Caching

Crunchy Data Warehouse allows you to query files stored in object storage directly, but local caching is a critical feature that enhances query performance.

When files are cached on the database server, your queries will access them locally instead of downloading them from object storage repeatedly. It's crucial to provision your warehouse cluster with sufficient local storage to meet the caching needs of your use case (see plans and pricing for details).

How caching works

When you first query a file, our caching layer will start moving data to your instance to optimize performance for subsequent queries on that file. Once the files you're working with are cached, your query performance will improve significantly.

When reading Iceberg or lake analytics tables, Crunchy Data Warehouse will use range requests to minimize the amount of I/O during the query. In the background, it will also start downloading the entire file into block storage, which is a local NVMe SSD drive. Once the file is downloaded, new requests will use the local copy of the file, which significantly speeds up queries. When the cache drive is full, the least recently accessed files will be removed to make space.

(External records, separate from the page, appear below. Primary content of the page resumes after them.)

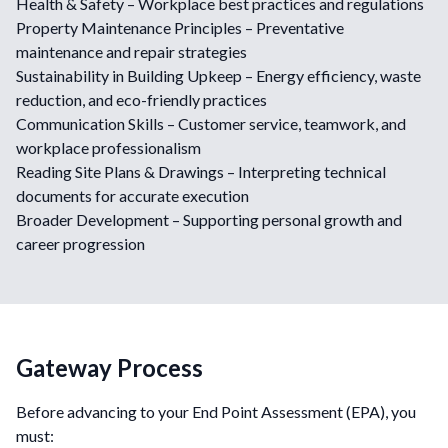
Health & Safety – Workplace best practices and regulations
Property Maintenance Principles – Preventative
maintenance and repair strategies
Sustainability in Building Upkeep – Energy efficiency, waste
reduction, and eco-friendly practices
Communication Skills – Customer service, teamwork, and
workplace professionalism
Reading Site Plans & Drawings – Interpreting technical
documents for accurate execution
Broader Development – Supporting personal growth and
career progression
Gateway Process
Before advancing to your End Point Assessment (EPA), you
must: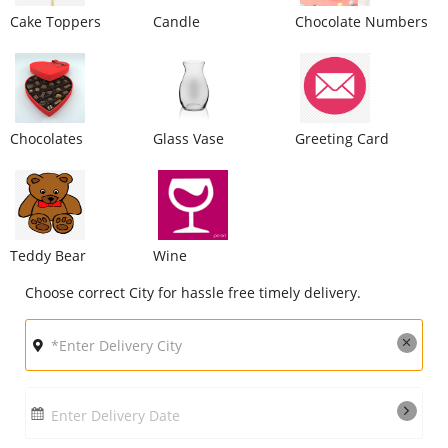
Cake Toppers
Candle
Chocolate Numbers
City
Our Policies
Chocolates
Glass Vase
Greeting Card
Custom Order
Teddy Bear
Wine
Choose correct City for hassle free timely delivery.
Enter Delivery Date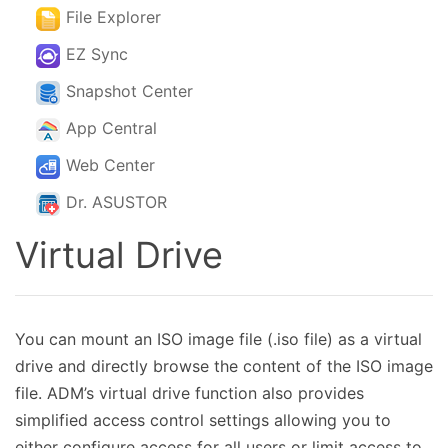
File Explorer
EZ Sync
Snapshot Center
App Central
Web Center
Dr. ASUSTOR
Virtual Drive
You can mount an ISO image file (.iso file) as a virtual
drive and directly browse the content of the ISO image
file. ADM’s virtual drive function also provides
simplified access control settings allowing you to
either configure access for all users or limit access to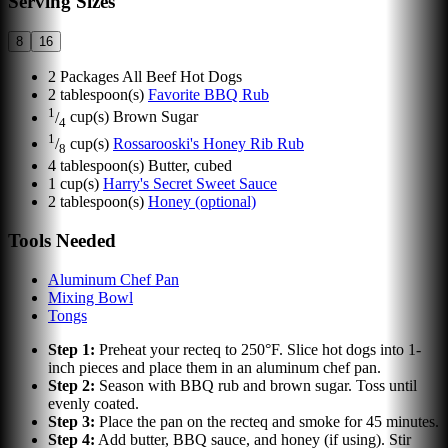
Serving Sizes
8
16
2
Packages All Beef Hot Dogs
2
tablespoon(s)
Favorite BBQ Rub
1
/
cup(s)
Brown Sugar
4
1
/
cup(s)
Rossarooski's Honey Rib Rub
8
4
tablespoon(s)
Butter, cubed
1
cup(s)
Harry's Secret Sweet Sauce
2
tablespoon(s)
Honey (optional)
Tools Needed
Aluminum Chef Pan
Mixing Bowl
Tongs
Step
1
:
Preheat your recteq to 250°F. Slice hot dogs into 1-
inch pieces and place them in an aluminum chef pan.
Step
2
:
Season with BBQ rub and brown sugar. Toss until
evenly coated.
Step
3
:
Place the pan on the recteq and smoke for 45 minutes.
Step
4
:
Add butter, BBQ sauce, and honey (if using). Stir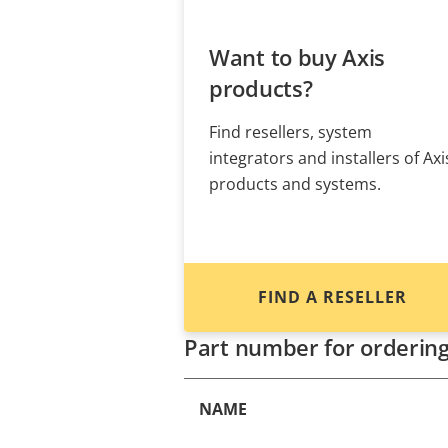
Want to buy Axis
products?
Find resellers, system
integrators and installers of Axi
products and systems.
FIND A RESELLER
Part number for orderin
NAME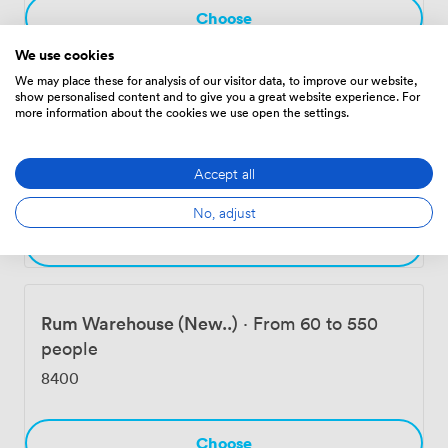
Choose
We use cookies
Event Spaces & Function Rooms
We may place these for analysis of our visitor data, to improve our website,
show personalised content and to give you a great website experience. For
more information about the cookies we use open the settings.
West Bay (New..)
·
From 48 to 180 people
Accept all
4536
No, adjust
Choose
Rum Warehouse (New..)
·
From 60 to 550
people
8400
Choose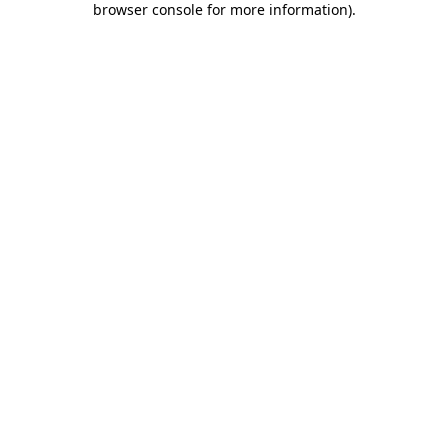
browser console for more information)
.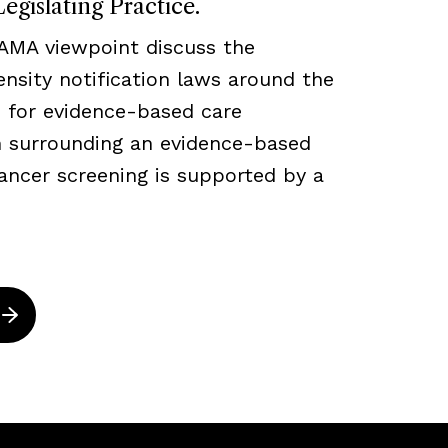
egislating Practice.
JAMA viewpoint discuss the
density notification laws around the
 for evidence-based care
ch surrounding an evidence-based
ancer screening is supported by a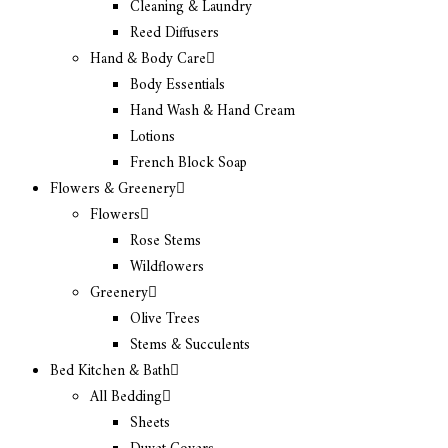
Cleaning & Laundry
Reed Diffusers
Hand & Body Care
Body Essentials
Hand Wash & Hand Cream
Lotions
French Block Soap
Flowers & Greenery
Flowers
Rose Stems
Wildflowers
Greenery
Olive Trees
Stems & Succulents
Bed Kitchen & Bath
All Bedding
Sheets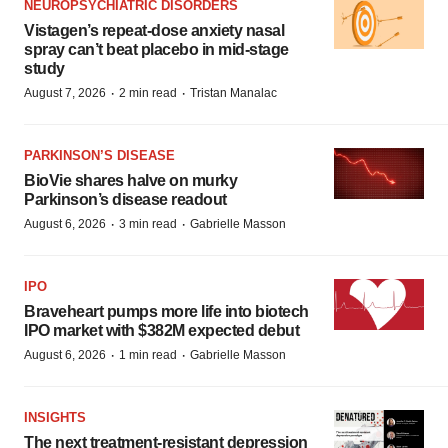
NEUROPSYCHIATRIC DISORDERS
Vistagen’s repeat-dose anxiety nasal
spray can’t beat placebo in mid-stage
study
·
·
August 7, 2026
2 min read
Tristan Manalac
PARKINSON’S DISEASE
BioVie shares halve on murky
Parkinson’s disease readout
·
·
August 6, 2026
3 min read
Gabrielle Masson
IPO
Braveheart pumps more life into biotech
IPO market with $382M expected debut
·
·
August 6, 2026
1 min read
Gabrielle Masson
INSIGHTS
The next treatment-resistant depression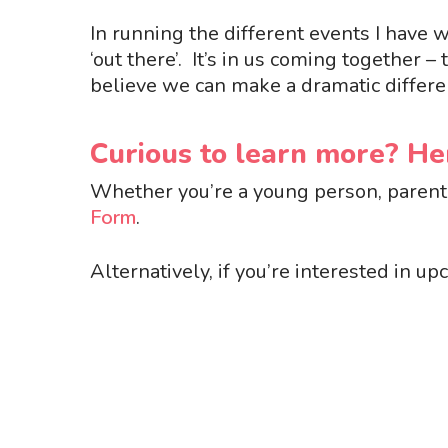
In running the different events I have
‘
out there
’
.
It
’
s in us coming together – 
believe we can make a dramatic differe
Curious to learn more? H
Whether you’re a young person, parent 
Form
.
Alternatively, if you’re interested in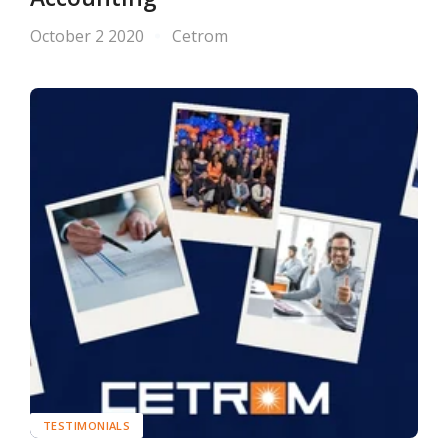
October 2 2020
Cetrom
TESTIMONIALS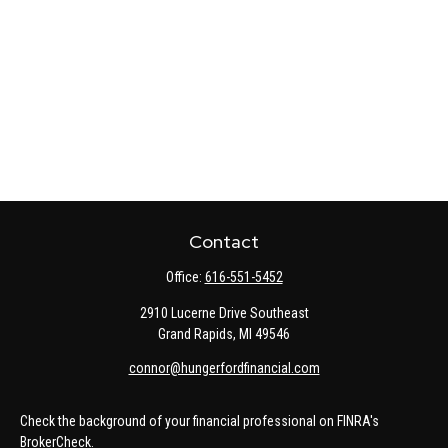
Contact
Office:
616-551-5452
2910 Lucerne Drive Southeast
Grand Rapids,
MI
49546
connor@hungerfordfinancial.com
Check the background of your financial professional on FINRA's
BrokerCheck
.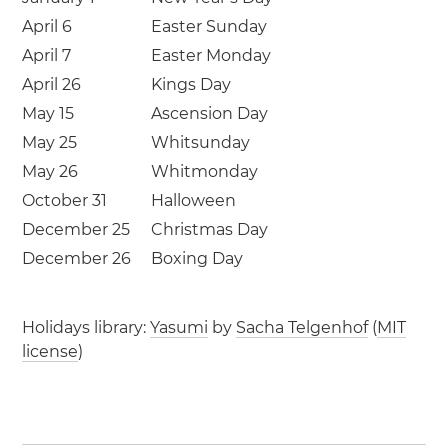
April 6
Easter Sunday
April 7
Easter Monday
April 26
Kings Day
May 15
Ascension Day
May 25
Whitsunday
May 26
Whitmonday
October 31
Halloween
December 25
Christmas Day
December 26
Boxing Day
Holidays library:
Yasumi
by
Sacha Telgenhof
(
MIT
license
)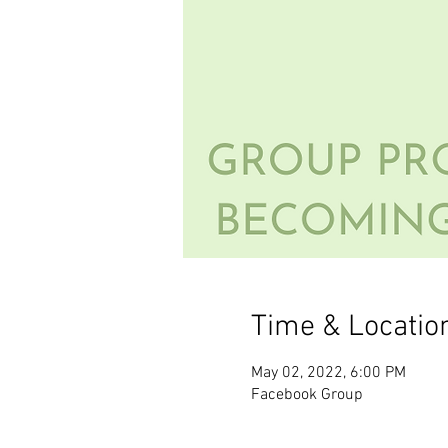
Time & Locatio
May 02, 2022, 6:00 PM
Facebook Group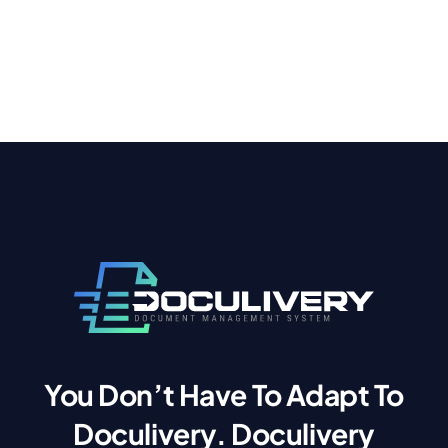
You Don’t Have To Adapt To
Doculivery. Doculivery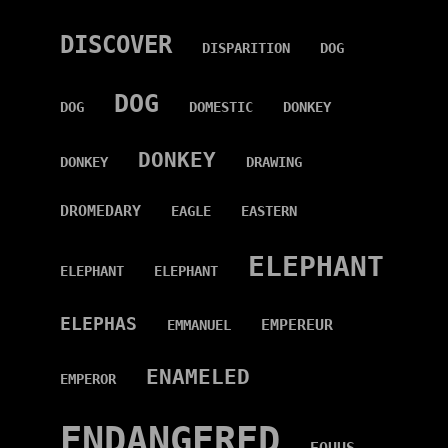
DISCOVER
DISPARITION
DOG
DOG
DOG
DOMESTIC
DONKEY
DONKEY
DONKEY
DRAWING
DROMEDARY
EAGLE
EASTERN
ELEPHANT
ELEPHANT
ELEPHANT
ELEPHAS
EMPEREUR
EMMANUEL
ENAMELED
EMPEROR
ENDANGERED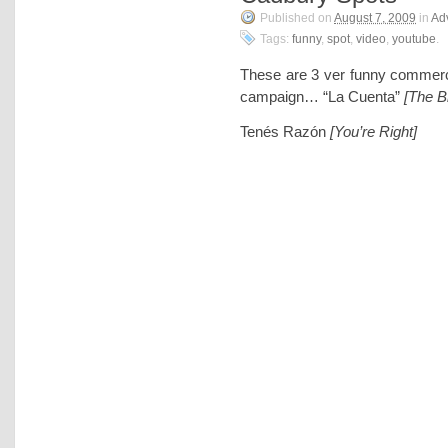
Published on
August 7, 2009
in
Adv
Tags:
funny
,
spot
,
video
,
youtube
.
These are 3 ver funny commerc
campaign… “La Cuenta”
[The Bi
Tenés Razón
[You’re Right]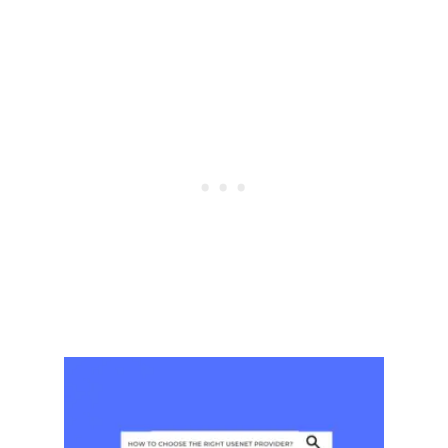
T
H
F
R
E
E
R
E
C
I
P
E
S
&
F
R
E
E
R
E
C
I
P
E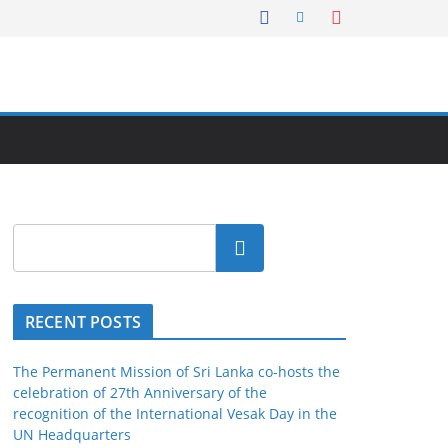
Search
RECENT POSTS
The Permanent Mission of Sri Lanka co-hosts the
celebration of 27th Anniversary of the
recognition of the International Vesak Day in the
UN Headquarters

Crunchy Data Warehouse has what is known as a “write-through” cache, which means that files written to the backing storage are immediately written to cache as well. This is especially advantageous for Iceberg, because it means we can immediately read back everything we wrote from the cache, often with millisecond latency. At the same time, the data is durably stored in object storage.

When the server restarts or fails over, the cache has to be repopulated. Hence, immediately after a restart queries are likely to be slower.

Automatic cache management

After you access a foreign table for the first time, Crunchy Data Warehouse automatically begins to cache the files. The system uses a simple method to manage the cache:

Fetch and store recently accessed files
Removes older files from the cache to free up space when necessary

This process is automatic and works in the background, allowing you to enjoy faster query execution without manual intervention.

Manual cache management

If you want more control over which files are cached, Crunchy Data Warehouse provides functions that let you manage the cache manually. You can use these functions to specify which files to cache or remove as needed.

Function	Description	Arguments
crunchy_file_cache.add (PATH text, REFRESH boolean [default false])	Adds a single file to cache	PATH: path (url) to file to be added, REFRESH (optional): forces to redownload file into the cache even if it exists
crunchy_file_cache.remove(PATH text)	Removes a single file from cache	PATH: path (url) to file to be removed
crunchy_file_cache.list()	Lists all files in cache

Example caching calls:

--Manually start downloading a file into the cache, rewrite the file if it already exists
SELECT crunchy_file_cache.add('s3://your_bucket_name/file_to_be_cached.xx', true);

--Manually remove file from cache
SELECT crunchy_file_cache.remove('s3://your_bucket_name/file_to_be_removed_from_cached.xx');

--List all files in cache
SELECT crunchy_file_cache.list();